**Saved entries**
========================
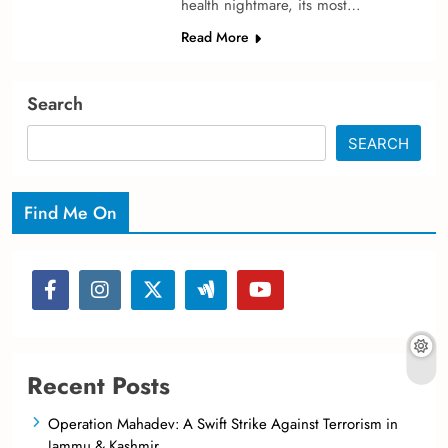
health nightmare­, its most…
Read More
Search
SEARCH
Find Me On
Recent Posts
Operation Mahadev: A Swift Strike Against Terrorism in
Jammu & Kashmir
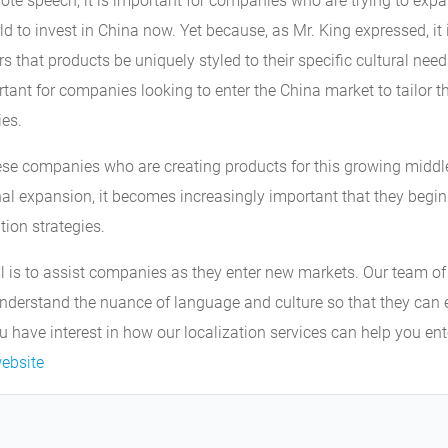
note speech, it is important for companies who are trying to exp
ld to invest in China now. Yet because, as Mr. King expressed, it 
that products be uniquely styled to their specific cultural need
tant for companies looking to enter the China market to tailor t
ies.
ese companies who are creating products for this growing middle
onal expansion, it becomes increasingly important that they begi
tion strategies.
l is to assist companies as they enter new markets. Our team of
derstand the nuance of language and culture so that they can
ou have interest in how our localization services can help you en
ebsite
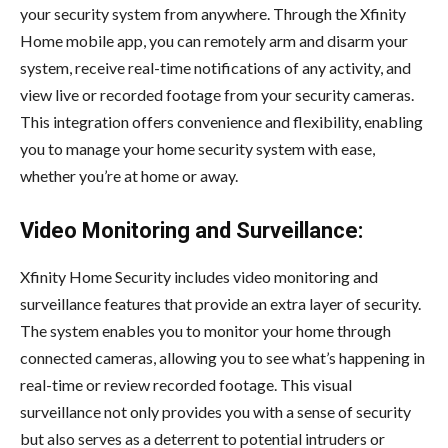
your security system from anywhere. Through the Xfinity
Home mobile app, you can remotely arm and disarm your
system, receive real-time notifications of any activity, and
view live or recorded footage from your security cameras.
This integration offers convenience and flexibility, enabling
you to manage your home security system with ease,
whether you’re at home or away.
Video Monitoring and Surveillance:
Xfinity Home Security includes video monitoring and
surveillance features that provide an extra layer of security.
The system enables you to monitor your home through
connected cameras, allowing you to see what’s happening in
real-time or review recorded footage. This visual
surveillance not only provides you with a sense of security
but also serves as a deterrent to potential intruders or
========================
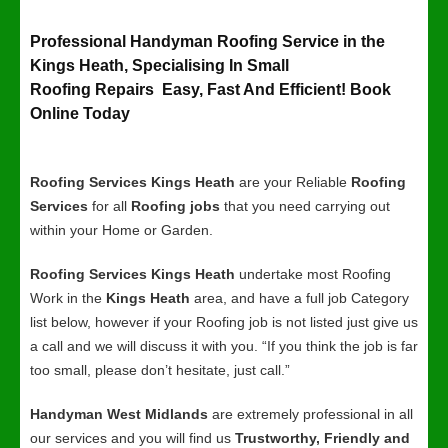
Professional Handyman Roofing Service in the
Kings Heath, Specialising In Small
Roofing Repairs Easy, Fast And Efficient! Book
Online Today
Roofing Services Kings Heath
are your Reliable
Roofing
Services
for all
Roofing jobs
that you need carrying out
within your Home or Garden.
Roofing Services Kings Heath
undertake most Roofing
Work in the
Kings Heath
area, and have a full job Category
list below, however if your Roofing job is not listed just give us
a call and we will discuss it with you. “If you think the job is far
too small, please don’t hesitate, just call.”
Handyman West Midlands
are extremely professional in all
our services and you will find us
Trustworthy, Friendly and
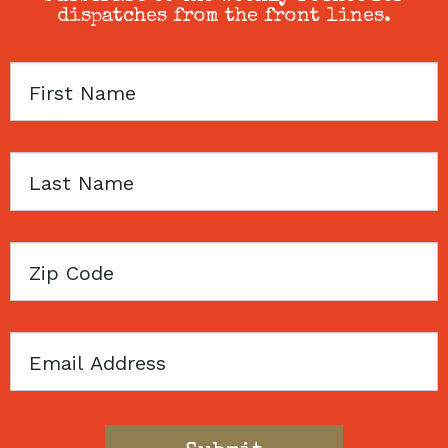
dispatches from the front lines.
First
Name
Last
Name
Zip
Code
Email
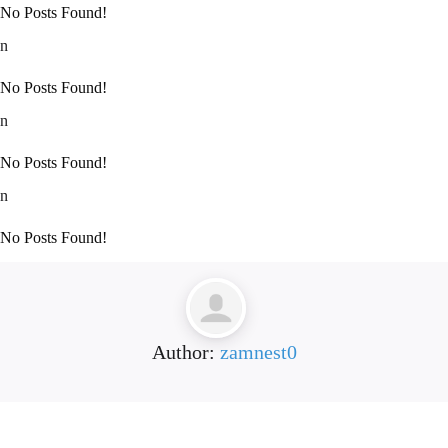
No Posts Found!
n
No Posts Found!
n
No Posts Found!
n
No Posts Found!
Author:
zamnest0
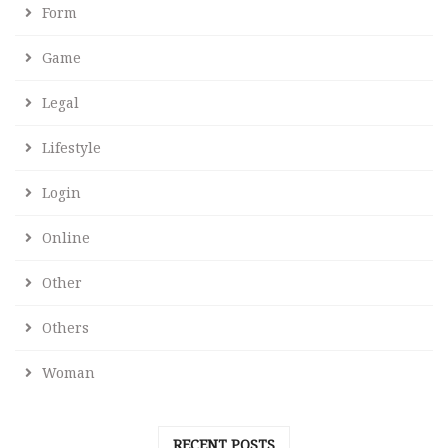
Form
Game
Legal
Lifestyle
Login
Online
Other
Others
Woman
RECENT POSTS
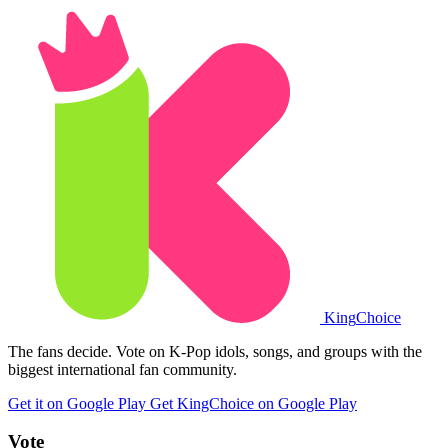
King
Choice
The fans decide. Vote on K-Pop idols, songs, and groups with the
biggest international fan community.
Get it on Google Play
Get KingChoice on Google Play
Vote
========================
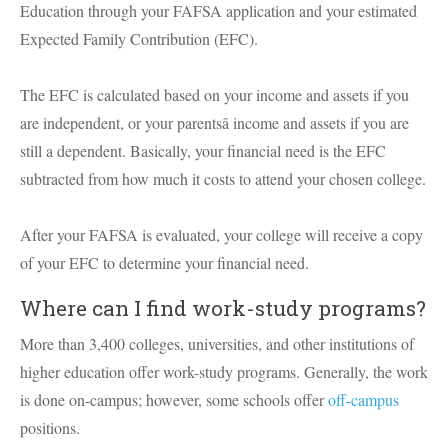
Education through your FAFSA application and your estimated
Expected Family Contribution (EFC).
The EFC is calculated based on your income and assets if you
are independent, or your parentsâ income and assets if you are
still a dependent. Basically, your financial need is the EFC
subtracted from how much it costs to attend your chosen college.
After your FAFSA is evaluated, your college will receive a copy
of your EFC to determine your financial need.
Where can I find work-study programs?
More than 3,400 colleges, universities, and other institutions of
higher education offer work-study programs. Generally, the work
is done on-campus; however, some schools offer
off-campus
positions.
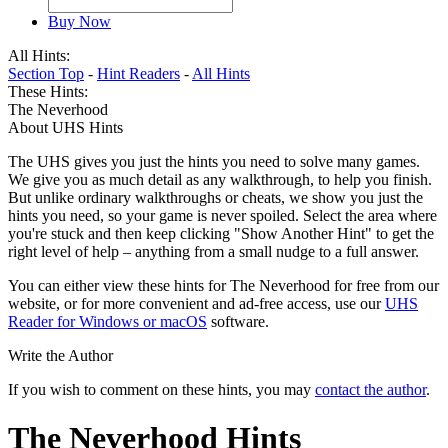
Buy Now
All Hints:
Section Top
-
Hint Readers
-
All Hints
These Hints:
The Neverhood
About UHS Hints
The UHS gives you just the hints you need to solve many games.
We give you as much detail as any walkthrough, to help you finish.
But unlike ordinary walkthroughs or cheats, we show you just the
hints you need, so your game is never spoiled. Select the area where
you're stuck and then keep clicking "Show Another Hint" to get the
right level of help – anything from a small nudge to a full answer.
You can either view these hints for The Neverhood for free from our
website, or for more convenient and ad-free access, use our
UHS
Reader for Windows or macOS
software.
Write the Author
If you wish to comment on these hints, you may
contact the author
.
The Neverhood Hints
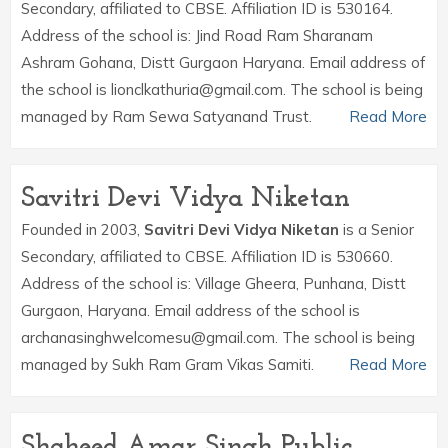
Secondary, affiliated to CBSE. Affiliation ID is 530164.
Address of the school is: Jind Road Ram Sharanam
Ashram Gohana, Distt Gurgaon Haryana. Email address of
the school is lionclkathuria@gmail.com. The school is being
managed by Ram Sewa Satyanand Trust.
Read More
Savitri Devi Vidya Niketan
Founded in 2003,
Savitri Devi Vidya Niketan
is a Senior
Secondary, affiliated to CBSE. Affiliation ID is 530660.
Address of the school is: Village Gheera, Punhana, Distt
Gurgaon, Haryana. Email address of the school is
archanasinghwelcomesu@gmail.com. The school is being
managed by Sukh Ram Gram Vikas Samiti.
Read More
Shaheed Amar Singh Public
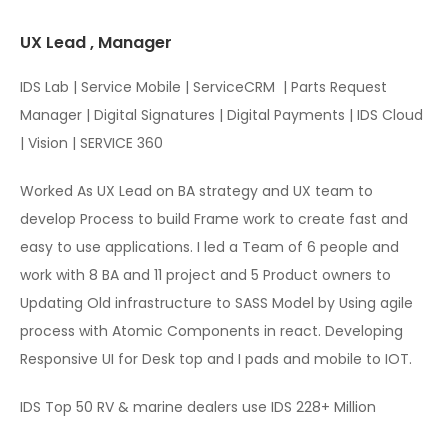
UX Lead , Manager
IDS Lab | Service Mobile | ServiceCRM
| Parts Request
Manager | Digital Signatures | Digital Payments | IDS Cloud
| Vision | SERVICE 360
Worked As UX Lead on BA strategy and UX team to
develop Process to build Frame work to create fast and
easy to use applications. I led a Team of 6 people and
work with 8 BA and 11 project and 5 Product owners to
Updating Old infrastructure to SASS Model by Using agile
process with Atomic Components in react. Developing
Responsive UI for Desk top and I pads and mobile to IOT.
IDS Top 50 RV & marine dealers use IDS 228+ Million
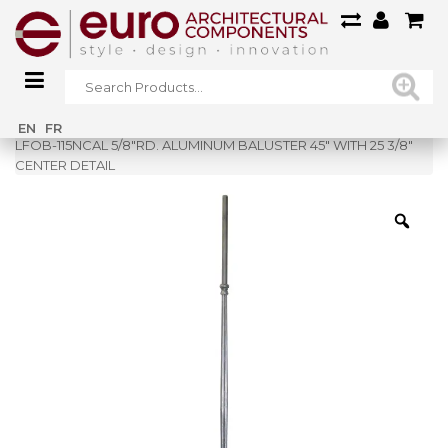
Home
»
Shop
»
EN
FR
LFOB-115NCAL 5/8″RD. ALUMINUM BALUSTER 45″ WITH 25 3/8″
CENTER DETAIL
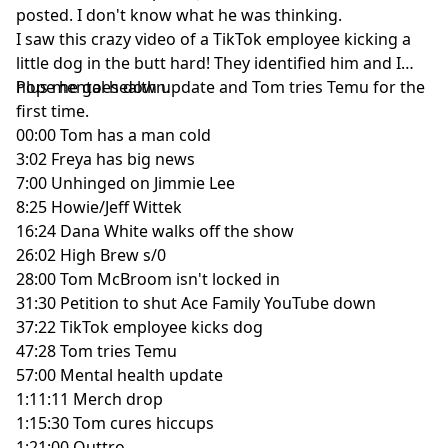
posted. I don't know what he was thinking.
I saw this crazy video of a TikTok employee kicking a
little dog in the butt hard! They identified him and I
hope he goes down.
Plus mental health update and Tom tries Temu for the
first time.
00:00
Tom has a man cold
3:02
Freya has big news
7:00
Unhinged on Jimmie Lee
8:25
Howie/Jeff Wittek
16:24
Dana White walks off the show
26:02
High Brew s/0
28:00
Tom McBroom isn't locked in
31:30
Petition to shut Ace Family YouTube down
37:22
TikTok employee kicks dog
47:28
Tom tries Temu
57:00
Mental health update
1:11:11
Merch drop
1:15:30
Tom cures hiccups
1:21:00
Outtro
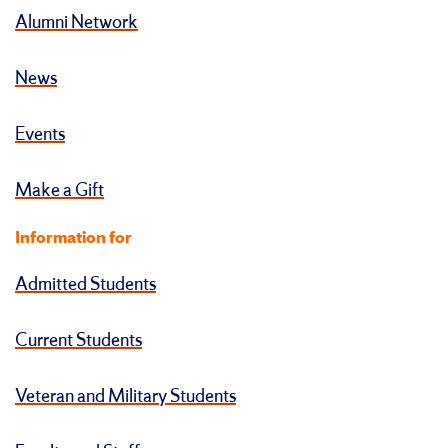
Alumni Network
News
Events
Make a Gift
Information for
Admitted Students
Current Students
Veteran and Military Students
========================
**Your instructions**
Set down, exactly as written above, each line from the one with "health nightmare­, its most…" through the one with "note speech, it", and skip the pictures.

**Task solution**
health nightmare­, its most…
Read More
Search
SEARCH
Find Me On
Recent Posts
Operation Mahadev: A Swift Strike Against Terrorism in
Jammu & Kashmir
note speech, it is important for companies who are trying to exp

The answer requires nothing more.